The next step is to get auth0_url (I wrote callback_url in the code), the code is as follows:

def resume_url_get(resume_url, new_cookie, cookie_list):
    try:
        headers = {<!-- -->
            "Cookie": new_cookie,
            "User-Agent": "Mozilla/5.0 (Macintosh; Intel Mac OS X 10_15_7) AppleWebKit/537.36 (KHTML, like Gecko) Chrome/113.0.0.0 Safari/537.36"
        }

        res = requests.get(url=resume_url, headers=headers, impersonate="chrome101", allow_redirects=False)
        if res.status_code == 302:
            callback_url = res. headers['location']
            loggerConfig.Log.log.info(f"Get callback_url successfully! {<!-- -->callback_url}")
            callback_url_set_cookie = res.cookies
            add_or_update_cookie_list(callback_url_set_cookie, cookie_list)
            new_cookie = new_cookie[:-1]
            return callback_url, new_cookie
        else:
            loggerConfig.Log.log.warning(f"Error: Response<{<!-- -->res.status_code}>")
    except:
        loggerConfig.Log.log.warning("Error: Request failed!")

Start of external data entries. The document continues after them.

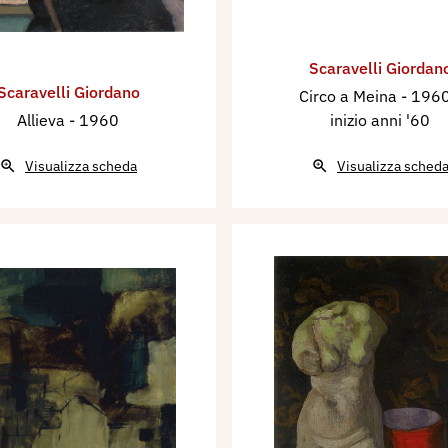
Scaravelli Giordan
Scaravelli Giordano
Circo a Meina
- 1960
Allieva
- 1960
inizio anni '60
Visualizza scheda
Visualizza sched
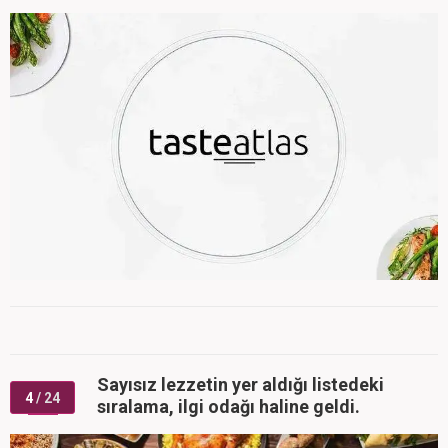
Sayısız lezzetin yer aldığı listedeki
4
/ 24
sıralama, ilgi odağı haline geldi.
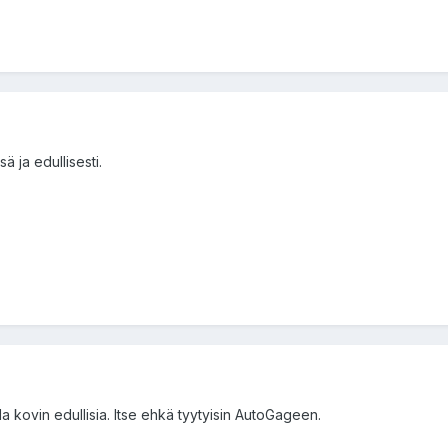
 ja edullisesti.
la kovin edullisia. Itse ehkä tyytyisin AutoGageen.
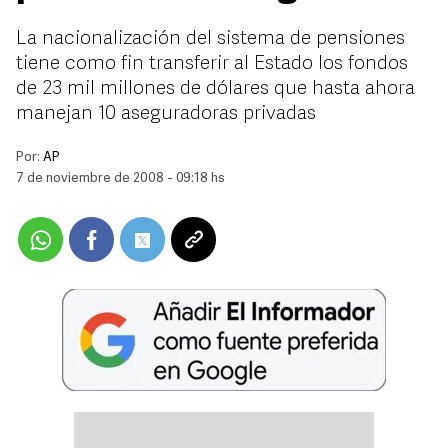
La nacionalización del sistema de pensiones
tiene como fin transferir al Estado los fondos
de 23 mil millones de dólares que hasta ahora
manejan 10 aseguradoras privadas
Por:
AP
7 de noviembre de 2008 - 09:18 hs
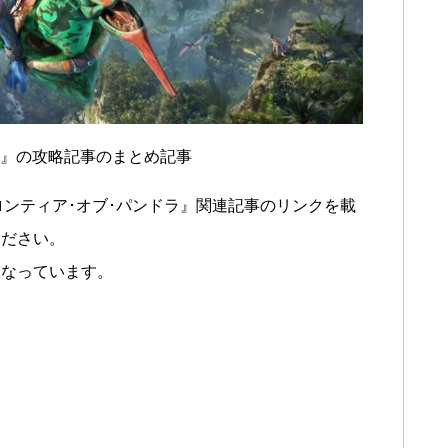
ィア』の攻略記事のまとめ記事
ロンティア･オブ･パンドラ』関連記事のリンクを載
ください。
となっています。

Then we take chat_openai_url, (hold on, it’s over soon!) The code is as follows:

def callback_url_get(callback_url, new_cookie, cookie_list):
    try:
        headers = {<!-- -->
            "Cookie": new_cookie,
            "User-Agent": "Mozilla/5.0 (Macintosh; Intel Mac OS X 10_15_7) AppleWebKit/537.36 (KHTML, like Gecko) Chrome/113.0.0.0 Safari/537.36"
        }

        res = requests.get(url=callback_url, headers=headers, impersonate="chrome101", allow_redirects=False)
        if res.status_code == 302:
            chat_openai_url = res. headers['location']
            loggerConfig.Log.log.info(f"Get chat_openai_url successfully! {<!-- -->chat_openai_url}")
            chat_openai_cookies = res.cookies
            add_or_update_cookie_list(chat_openai_cookies, cookie_list)
        else:
            loggerConfig.Log.log.warning(f"Error: Response<{<!-- -->res.status_code}>")
    except:
        loggerConfig.Log.log.warning("Error: Request failed!")

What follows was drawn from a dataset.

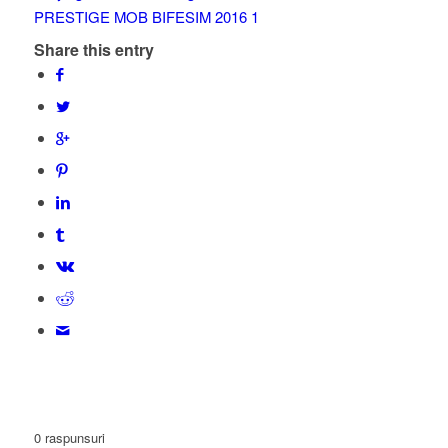
Share this entry
0
raspunsuri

last step! Take the token! code show as below:

def get_access_token(cookie_list):
    try:
        cookies = add_or_update_cookie_list("", cookie_list)
        cookies = cookies[:-1]
        headers = {<!-- -->
            "Cookie": cookies,
            "User-Agent": "Mozilla/5.0 (Macintosh; Intel Mac OS X 10_15_7) AppleWebKit/537.36 (KHTML, like Gecko) Chrome/113.0.0.0 Safari/537.36"
        }
        session_url = "https://chat.openai.com/api/auth/session"
        res = requests.get(url=session_url, headers=headers, impersonate="chrome101")
        if res.status_code == 200:
            loggerConfig.Log.log.info("Get accessToken successfully!")
            return res.json()['accessToken']
        else:
            loggerConfig.Log.log.warning(f"Error: Response<{<!-- -->res.status_code}>")
    except:
        loggerConfig.Log.log.warning("Error: Request failed!")

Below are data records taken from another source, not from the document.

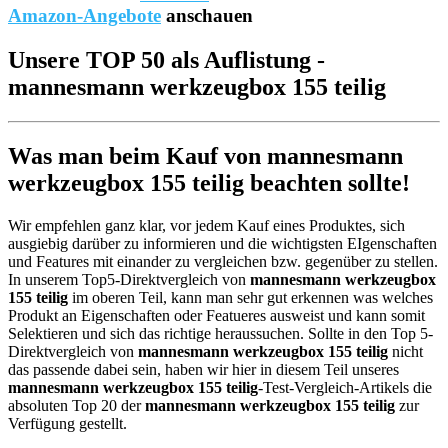
Amazon-Angebote
anschauen
Unsere TOP 50 als Auflistung -
mannesmann werkzeugbox 155 teilig
Was man beim Kauf von mannesmann
werkzeugbox 155 teilig beachten sollte!
Wir empfehlen ganz klar, vor jedem Kauf eines Produktes, sich
ausgiebig darüber zu informieren und die wichtigsten EIgenschaften
und Features mit einander zu vergleichen bzw. gegenüber zu stellen.
In unserem Top5-Direktvergleich von
mannesmann werkzeugbox
155 teilig
im oberen Teil, kann man sehr gut erkennen was welches
Produkt an Eigenschaften oder Featueres ausweist und kann somit
Selektieren und sich das richtige heraussuchen. Sollte in den Top 5-
Direktvergleich von
mannesmann werkzeugbox 155 teilig
nicht
das passende dabei sein, haben wir hier in diesem Teil unseres
mannesmann werkzeugbox 155 teilig
-Test-Vergleich-Artikels die
absoluten Top 20 der
mannesmann werkzeugbox 155 teilig
zur
Verfügung gestellt.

At this point, the access_token of chatGPT can be obtained, hey, really, openai really knows how to play dolls, jumping around.

Summary

Heart journey

I suffered a lot when I analyzed the requests step by step. I compared and checked them one by one, tried countless experiments, and read countless error reports, 403, but the moment the data came out, the whole person was extremely excited. And because of the problem of scientific Internet access, I often have to wait for a long time for a response, and there are also a lot of 429s, but I am still very happy, after all, I have worked hard to get certain results!

Experience summary

Through this reverse engineering, I have a higher level of mastery of crawlers (for myself, I am very good), knowing that I can use cookies as a breakthrough in the future, including learning about simulated browser fingerprint verification, which I did not know before. The anti-reptile mechanism is full of rewards!